[Task instructions] Tally the lines below that contain the word "налягане". Only the number should be returned.

[Records for the task]
.....
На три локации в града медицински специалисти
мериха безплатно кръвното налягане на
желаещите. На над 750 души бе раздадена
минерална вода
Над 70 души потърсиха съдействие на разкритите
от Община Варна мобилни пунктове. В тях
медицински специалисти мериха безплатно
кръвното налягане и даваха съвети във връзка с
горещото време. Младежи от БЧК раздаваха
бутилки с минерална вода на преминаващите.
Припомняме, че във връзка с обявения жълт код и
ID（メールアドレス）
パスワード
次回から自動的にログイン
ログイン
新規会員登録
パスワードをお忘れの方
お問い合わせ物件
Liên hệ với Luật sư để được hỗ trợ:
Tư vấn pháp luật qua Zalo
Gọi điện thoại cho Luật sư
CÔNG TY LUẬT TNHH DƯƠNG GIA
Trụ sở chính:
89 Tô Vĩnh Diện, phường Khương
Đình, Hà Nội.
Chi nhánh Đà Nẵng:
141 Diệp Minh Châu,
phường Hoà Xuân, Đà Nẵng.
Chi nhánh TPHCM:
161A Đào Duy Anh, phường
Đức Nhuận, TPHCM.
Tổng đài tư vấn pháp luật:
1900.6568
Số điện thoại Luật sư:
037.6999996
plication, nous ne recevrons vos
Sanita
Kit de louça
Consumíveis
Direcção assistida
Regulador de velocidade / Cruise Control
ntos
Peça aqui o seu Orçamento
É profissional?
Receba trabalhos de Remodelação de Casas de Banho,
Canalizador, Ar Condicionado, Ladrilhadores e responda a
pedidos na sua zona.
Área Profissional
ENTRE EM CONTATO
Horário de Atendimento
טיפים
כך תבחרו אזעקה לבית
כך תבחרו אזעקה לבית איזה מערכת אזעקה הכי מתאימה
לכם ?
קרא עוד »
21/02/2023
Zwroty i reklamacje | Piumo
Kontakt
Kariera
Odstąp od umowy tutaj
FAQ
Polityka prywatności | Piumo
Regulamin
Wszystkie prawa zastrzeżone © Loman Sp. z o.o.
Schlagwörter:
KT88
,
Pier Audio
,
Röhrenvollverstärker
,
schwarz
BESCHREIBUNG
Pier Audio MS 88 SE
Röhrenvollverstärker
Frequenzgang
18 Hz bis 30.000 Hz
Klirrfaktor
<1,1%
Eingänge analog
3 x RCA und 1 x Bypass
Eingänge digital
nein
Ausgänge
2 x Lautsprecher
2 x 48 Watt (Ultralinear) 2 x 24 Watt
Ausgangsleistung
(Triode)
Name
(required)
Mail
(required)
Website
.....
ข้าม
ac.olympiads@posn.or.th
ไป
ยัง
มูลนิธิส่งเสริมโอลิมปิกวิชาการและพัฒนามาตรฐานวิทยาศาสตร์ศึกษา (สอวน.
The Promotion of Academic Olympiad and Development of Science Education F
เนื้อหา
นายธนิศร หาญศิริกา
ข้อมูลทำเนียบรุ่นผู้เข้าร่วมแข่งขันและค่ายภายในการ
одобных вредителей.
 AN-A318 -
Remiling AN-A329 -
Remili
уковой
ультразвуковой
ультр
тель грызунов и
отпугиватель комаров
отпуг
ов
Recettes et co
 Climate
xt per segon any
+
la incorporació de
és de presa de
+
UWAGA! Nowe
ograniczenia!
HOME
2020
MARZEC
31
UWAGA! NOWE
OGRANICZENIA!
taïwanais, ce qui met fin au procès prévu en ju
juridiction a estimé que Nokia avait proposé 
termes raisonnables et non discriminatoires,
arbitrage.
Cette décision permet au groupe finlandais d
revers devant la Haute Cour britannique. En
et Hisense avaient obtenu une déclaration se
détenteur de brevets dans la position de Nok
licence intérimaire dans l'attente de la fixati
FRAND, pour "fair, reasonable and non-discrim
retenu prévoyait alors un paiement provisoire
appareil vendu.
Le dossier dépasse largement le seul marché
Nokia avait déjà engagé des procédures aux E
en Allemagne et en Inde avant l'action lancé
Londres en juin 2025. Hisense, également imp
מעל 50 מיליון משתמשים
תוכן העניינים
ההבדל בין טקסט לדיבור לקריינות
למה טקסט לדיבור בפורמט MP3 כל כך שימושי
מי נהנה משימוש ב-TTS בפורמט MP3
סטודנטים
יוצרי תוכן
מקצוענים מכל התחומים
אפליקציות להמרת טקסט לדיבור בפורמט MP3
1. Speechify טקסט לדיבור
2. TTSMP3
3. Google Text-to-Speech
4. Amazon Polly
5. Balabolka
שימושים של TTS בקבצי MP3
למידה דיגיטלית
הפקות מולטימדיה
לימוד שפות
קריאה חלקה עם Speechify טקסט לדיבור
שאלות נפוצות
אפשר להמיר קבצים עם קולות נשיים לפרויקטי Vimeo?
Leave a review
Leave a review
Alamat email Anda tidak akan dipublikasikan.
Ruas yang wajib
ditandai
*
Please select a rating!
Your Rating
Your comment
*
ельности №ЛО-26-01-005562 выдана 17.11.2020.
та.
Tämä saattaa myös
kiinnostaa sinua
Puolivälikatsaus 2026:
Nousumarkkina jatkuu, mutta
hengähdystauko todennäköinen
.....
[Exercise result] 2